**Input data:**
= Beginning of Section =
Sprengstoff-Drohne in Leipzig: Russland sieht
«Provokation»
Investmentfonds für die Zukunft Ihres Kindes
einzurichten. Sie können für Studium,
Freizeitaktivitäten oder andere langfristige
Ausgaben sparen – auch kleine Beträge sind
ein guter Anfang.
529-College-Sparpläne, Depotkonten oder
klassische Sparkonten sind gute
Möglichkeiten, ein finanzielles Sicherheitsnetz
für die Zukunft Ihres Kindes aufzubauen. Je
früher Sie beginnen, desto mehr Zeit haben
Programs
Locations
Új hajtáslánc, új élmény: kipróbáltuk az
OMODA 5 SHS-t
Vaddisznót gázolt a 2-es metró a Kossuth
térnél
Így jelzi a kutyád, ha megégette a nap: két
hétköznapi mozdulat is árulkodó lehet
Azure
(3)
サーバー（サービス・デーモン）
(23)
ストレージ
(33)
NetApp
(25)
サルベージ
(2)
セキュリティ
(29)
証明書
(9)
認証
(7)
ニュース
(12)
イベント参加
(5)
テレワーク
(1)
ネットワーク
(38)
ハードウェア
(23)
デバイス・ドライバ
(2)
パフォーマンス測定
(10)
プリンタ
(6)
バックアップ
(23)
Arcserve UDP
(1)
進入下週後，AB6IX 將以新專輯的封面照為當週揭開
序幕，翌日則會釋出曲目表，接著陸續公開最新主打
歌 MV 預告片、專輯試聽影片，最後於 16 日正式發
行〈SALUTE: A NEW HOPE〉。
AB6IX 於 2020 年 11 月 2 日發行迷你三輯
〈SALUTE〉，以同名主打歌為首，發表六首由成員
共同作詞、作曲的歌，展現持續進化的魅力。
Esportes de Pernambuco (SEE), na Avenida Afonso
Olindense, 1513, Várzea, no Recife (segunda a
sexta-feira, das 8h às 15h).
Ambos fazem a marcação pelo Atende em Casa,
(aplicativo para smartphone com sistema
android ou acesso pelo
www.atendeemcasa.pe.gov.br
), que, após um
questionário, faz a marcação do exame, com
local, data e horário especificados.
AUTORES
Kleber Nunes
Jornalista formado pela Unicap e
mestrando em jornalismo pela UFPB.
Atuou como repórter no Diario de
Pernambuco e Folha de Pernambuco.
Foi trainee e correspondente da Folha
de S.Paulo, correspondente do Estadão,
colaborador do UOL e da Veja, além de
= End of Section =
**Assigned task:**
Copy each line of the data exactly, please.

**Written answer:**
Sprengstoff-Drohne in Leipzig: Russland sieht
«Provokation»
Investmentfonds für die Zukunft Ihres Kindes
einzurichten. Sie können für Studium,
Freizeitaktivitäten oder andere langfristige
Ausgaben sparen – auch kleine Beträge sind
ein guter Anfang.
529-College-Sparpläne, Depotkonten oder
klassische Sparkonten sind gute
Möglichkeiten, ein finanzielles Sicherheitsnetz
für die Zukunft Ihres Kindes aufzubauen. Je
früher Sie beginnen, desto mehr Zeit haben
Programs
Locations
Új hajtáslánc, új élmény: kipróbáltuk az
OMODA 5 SHS-t
Vaddisznót gázolt a 2-es metró a Kossuth
térnél
Így jelzi a kutyád, ha megégette a nap: két
hétköznapi mozdulat is árulkodó lehet
Azure
(3)
サーバー（サービス・デーモン）
(23)
ストレージ
(33)
NetApp
(25)
サルベージ
(2)
セキュリティ
(29)
証明書
(9)
認証
(7)
ニュース
(12)
イベント参加
(5)
テレワーク
(1)
ネットワーク
(38)
ハードウェア
(23)
デバイス・ドライバ
(2)
パフォーマンス測定
(10)
プリンタ
(6)
バックアップ
(23)
Arcserve UDP
(1)
進入下週後，AB6IX 將以新專輯的封面照為當週揭開
序幕，翌日則會釋出曲目表，接著陸續公開最新主打
歌 MV 預告片、專輯試聽影片，最後於 16 日正式發
行〈SALUTE: A NEW HOPE〉。
AB6IX 於 2020 年 11 月 2 日發行迷你三輯
〈SALUTE〉，以同名主打歌為首，發表六首由成員
共同作詞、作曲的歌，展現持續進化的魅力。
Esportes de Pernambuco (SEE), na Avenida Afonso
Olindense, 1513, Várzea, no Recife (segunda a
sexta-feira, das 8h às 15h).
Ambos fazem a marcação pelo Atende em Casa,
(aplicativo para smartphone com sistema
android ou acesso pelo
www.atendeemcasa.pe.gov.br
), que, após um
questionário, faz a marcação do exame, com
local, data e horário especificados.
AUTORES
Kleber Nunes
Jornalista formado pela Unicap e
mestrando em jornalismo pela UFPB.
Atuou como repórter no Diario de
Pernambuco e Folha de Pernambuco.
Foi trainee e correspondente da Folha
de S.Paulo, correspondente do Estadão,
colaborador do UOL e da Veja, além de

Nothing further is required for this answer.